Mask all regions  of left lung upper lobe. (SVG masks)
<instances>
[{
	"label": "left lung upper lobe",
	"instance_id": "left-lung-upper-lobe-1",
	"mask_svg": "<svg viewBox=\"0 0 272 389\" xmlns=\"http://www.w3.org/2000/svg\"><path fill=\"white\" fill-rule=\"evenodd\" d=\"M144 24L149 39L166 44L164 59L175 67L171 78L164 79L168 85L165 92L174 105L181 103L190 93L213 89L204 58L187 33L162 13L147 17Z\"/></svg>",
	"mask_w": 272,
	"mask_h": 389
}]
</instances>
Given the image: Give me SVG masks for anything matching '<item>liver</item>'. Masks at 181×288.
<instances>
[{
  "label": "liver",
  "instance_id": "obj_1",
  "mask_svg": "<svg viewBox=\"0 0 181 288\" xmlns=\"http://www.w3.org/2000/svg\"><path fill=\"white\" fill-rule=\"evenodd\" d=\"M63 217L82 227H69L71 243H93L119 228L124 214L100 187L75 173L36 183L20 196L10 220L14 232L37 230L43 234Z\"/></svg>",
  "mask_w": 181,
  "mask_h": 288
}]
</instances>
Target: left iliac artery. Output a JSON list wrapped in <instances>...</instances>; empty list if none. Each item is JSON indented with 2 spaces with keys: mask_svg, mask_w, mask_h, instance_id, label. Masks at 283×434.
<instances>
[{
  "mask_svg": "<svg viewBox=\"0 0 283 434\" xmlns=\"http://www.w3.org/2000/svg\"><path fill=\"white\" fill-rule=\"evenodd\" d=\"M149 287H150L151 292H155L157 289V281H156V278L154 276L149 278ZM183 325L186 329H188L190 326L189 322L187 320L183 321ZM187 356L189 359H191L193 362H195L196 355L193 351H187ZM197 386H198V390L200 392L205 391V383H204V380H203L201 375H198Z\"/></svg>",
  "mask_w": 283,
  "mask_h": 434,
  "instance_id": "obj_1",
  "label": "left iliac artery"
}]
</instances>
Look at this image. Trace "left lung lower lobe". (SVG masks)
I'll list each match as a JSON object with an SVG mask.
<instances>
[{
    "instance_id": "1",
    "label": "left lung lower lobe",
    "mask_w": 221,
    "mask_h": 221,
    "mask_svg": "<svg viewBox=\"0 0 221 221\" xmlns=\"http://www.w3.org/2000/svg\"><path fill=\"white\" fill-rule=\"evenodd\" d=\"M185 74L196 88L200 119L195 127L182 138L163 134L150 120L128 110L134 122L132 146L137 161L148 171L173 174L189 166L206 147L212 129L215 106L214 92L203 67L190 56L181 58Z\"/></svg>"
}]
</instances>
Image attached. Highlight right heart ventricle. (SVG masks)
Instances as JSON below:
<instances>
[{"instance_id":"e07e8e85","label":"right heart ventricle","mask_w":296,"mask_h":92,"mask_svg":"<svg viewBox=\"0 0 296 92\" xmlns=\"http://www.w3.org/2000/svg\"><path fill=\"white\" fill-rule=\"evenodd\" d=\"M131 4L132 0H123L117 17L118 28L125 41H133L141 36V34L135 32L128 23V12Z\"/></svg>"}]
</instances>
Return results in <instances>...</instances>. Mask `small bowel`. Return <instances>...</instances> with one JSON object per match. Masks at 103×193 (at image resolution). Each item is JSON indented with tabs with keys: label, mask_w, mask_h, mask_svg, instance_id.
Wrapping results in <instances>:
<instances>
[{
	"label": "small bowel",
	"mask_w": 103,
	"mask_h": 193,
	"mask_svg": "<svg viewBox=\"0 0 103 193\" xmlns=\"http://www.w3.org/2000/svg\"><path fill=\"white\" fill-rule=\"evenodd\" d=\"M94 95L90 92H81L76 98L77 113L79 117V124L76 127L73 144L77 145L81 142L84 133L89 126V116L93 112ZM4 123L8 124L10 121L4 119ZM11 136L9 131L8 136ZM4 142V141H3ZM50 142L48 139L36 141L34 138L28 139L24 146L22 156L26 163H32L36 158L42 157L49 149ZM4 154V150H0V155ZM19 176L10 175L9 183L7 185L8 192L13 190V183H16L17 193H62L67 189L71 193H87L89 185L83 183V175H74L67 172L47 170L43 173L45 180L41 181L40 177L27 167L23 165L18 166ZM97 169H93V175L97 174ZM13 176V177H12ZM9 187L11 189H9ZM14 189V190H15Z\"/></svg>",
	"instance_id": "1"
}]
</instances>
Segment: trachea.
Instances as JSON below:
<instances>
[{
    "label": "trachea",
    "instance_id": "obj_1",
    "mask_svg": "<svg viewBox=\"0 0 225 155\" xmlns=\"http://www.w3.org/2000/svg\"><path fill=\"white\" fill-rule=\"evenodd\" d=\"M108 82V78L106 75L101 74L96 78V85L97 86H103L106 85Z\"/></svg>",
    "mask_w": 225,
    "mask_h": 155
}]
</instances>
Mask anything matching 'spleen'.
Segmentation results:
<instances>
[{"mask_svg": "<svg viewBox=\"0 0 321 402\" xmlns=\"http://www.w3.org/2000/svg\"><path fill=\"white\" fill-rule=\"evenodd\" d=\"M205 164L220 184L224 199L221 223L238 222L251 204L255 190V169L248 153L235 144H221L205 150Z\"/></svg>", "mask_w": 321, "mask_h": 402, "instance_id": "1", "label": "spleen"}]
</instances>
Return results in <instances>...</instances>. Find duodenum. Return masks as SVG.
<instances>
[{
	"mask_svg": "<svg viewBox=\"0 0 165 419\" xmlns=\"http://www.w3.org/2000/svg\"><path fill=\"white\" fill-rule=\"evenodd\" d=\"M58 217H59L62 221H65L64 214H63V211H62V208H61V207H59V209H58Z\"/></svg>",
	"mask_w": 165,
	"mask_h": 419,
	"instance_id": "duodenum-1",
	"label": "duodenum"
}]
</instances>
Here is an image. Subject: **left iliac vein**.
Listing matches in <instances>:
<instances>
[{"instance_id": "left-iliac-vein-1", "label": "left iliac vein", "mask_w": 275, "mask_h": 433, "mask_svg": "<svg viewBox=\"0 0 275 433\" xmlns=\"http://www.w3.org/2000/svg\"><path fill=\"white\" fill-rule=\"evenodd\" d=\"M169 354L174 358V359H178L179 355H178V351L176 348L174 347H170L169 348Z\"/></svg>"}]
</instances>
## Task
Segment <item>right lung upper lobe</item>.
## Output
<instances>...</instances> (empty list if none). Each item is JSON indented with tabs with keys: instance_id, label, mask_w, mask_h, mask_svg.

TASK GOAL:
Set the entries above down once more, exactly as they stand.

RESULT OF THIS TASK:
Mask all regions  of left lung upper lobe. (SVG masks)
<instances>
[{
	"label": "left lung upper lobe",
	"instance_id": "left-lung-upper-lobe-1",
	"mask_svg": "<svg viewBox=\"0 0 272 389\" xmlns=\"http://www.w3.org/2000/svg\"><path fill=\"white\" fill-rule=\"evenodd\" d=\"M144 24L149 39L166 44L164 59L175 67L171 78L164 79L168 85L165 92L174 105L181 103L190 93L213 89L204 58L187 33L162 13L147 17Z\"/></svg>",
	"mask_w": 272,
	"mask_h": 389
}]
</instances>
Given the image: Give me SVG masks for anything matching '<item>liver</item>'. Masks at 181×288.
<instances>
[{
  "label": "liver",
  "instance_id": "obj_1",
  "mask_svg": "<svg viewBox=\"0 0 181 288\" xmlns=\"http://www.w3.org/2000/svg\"><path fill=\"white\" fill-rule=\"evenodd\" d=\"M63 217L82 227H69L71 243H93L119 228L124 214L100 187L75 173L36 183L20 196L10 220L14 232L37 230L43 234Z\"/></svg>",
  "mask_w": 181,
  "mask_h": 288
}]
</instances>
Target: left iliac artery. Output a JSON list wrapped in <instances>...</instances>; empty list if none. Each item is JSON indented with 2 spaces with keys: mask_svg, mask_w, mask_h, instance_id, label. Masks at 283×434.
<instances>
[{
  "mask_svg": "<svg viewBox=\"0 0 283 434\" xmlns=\"http://www.w3.org/2000/svg\"><path fill=\"white\" fill-rule=\"evenodd\" d=\"M149 287H150L151 292H155L157 289V281H156V278L154 276L149 278ZM183 325L186 329H188L190 326L189 322L187 320L183 321ZM187 356L189 359H191L193 362H195L196 355L193 351H187ZM197 386H198V390L200 392L205 391V383H204V380H203L201 375H198Z\"/></svg>",
  "mask_w": 283,
  "mask_h": 434,
  "instance_id": "obj_1",
  "label": "left iliac artery"
}]
</instances>
Look at this image. Trace "left lung lower lobe". (SVG masks)
I'll list each match as a JSON object with an SVG mask.
<instances>
[{
    "instance_id": "1",
    "label": "left lung lower lobe",
    "mask_w": 221,
    "mask_h": 221,
    "mask_svg": "<svg viewBox=\"0 0 221 221\" xmlns=\"http://www.w3.org/2000/svg\"><path fill=\"white\" fill-rule=\"evenodd\" d=\"M185 74L196 88L200 119L195 127L182 138L163 134L150 120L128 110L134 122L132 146L137 161L148 171L173 174L189 166L206 147L212 129L215 106L214 92L203 67L190 56L181 58Z\"/></svg>"
}]
</instances>
Image attached. Highlight right heart ventricle. (SVG masks)
Instances as JSON below:
<instances>
[{"instance_id":"e07e8e85","label":"right heart ventricle","mask_w":296,"mask_h":92,"mask_svg":"<svg viewBox=\"0 0 296 92\" xmlns=\"http://www.w3.org/2000/svg\"><path fill=\"white\" fill-rule=\"evenodd\" d=\"M131 4L132 0H123L117 17L118 28L125 41H133L141 36V34L135 32L128 23V12Z\"/></svg>"}]
</instances>
Return results in <instances>...</instances>. Mask `small bowel`. Return <instances>...</instances> with one JSON object per match. Masks at 103×193 (at image resolution). Each item is JSON indented with tabs with keys: label, mask_w, mask_h, mask_svg, instance_id.
Wrapping results in <instances>:
<instances>
[{
	"label": "small bowel",
	"mask_w": 103,
	"mask_h": 193,
	"mask_svg": "<svg viewBox=\"0 0 103 193\" xmlns=\"http://www.w3.org/2000/svg\"><path fill=\"white\" fill-rule=\"evenodd\" d=\"M94 95L90 92H81L76 98L77 113L79 117V124L76 127L73 144L77 145L81 142L84 133L89 126V116L93 112ZM4 123L8 124L10 121L4 119ZM11 136L9 131L8 136ZM4 142V141H3ZM50 142L48 139L36 141L34 138L28 139L24 146L22 156L26 163H32L36 158L42 157L49 149ZM4 154V150H0V155ZM19 176L10 175L9 183L7 185L8 192L13 190V183H16L17 193H62L67 189L71 193H87L89 185L83 183V175H74L67 172L47 170L43 173L45 180L41 181L40 177L27 167L23 165L18 166ZM97 169H93V175L97 174ZM13 176V177H12ZM9 187L11 189H9ZM14 189V190H15Z\"/></svg>",
	"instance_id": "1"
}]
</instances>
Segment: trachea.
Instances as JSON below:
<instances>
[{
    "label": "trachea",
    "instance_id": "obj_1",
    "mask_svg": "<svg viewBox=\"0 0 225 155\" xmlns=\"http://www.w3.org/2000/svg\"><path fill=\"white\" fill-rule=\"evenodd\" d=\"M108 82V78L106 75L101 74L96 78V85L97 86H103L106 85Z\"/></svg>",
    "mask_w": 225,
    "mask_h": 155
}]
</instances>
Mask anything matching 'spleen'.
Segmentation results:
<instances>
[{"mask_svg": "<svg viewBox=\"0 0 321 402\" xmlns=\"http://www.w3.org/2000/svg\"><path fill=\"white\" fill-rule=\"evenodd\" d=\"M205 164L220 184L224 199L221 223L238 222L251 204L255 190V169L248 153L235 144H221L205 150Z\"/></svg>", "mask_w": 321, "mask_h": 402, "instance_id": "1", "label": "spleen"}]
</instances>
Return results in <instances>...</instances>. Find duodenum. Return masks as SVG.
<instances>
[{
	"mask_svg": "<svg viewBox=\"0 0 165 419\" xmlns=\"http://www.w3.org/2000/svg\"><path fill=\"white\" fill-rule=\"evenodd\" d=\"M58 217H59L62 221H65L64 214H63V211H62V208H61V207H59V209H58Z\"/></svg>",
	"mask_w": 165,
	"mask_h": 419,
	"instance_id": "duodenum-1",
	"label": "duodenum"
}]
</instances>
Here is an image. Subject: **left iliac vein**.
Listing matches in <instances>:
<instances>
[{"instance_id": "left-iliac-vein-1", "label": "left iliac vein", "mask_w": 275, "mask_h": 433, "mask_svg": "<svg viewBox=\"0 0 275 433\" xmlns=\"http://www.w3.org/2000/svg\"><path fill=\"white\" fill-rule=\"evenodd\" d=\"M169 354L174 358V359H178L179 355H178V351L176 348L174 347H170L169 348Z\"/></svg>"}]
</instances>
## Task
Segment <item>right lung upper lobe</item>.
## Output
<instances>...</instances> (empty list if none). Each item is JSON indented with tabs with keys: instance_id, label, mask_w, mask_h, mask_svg.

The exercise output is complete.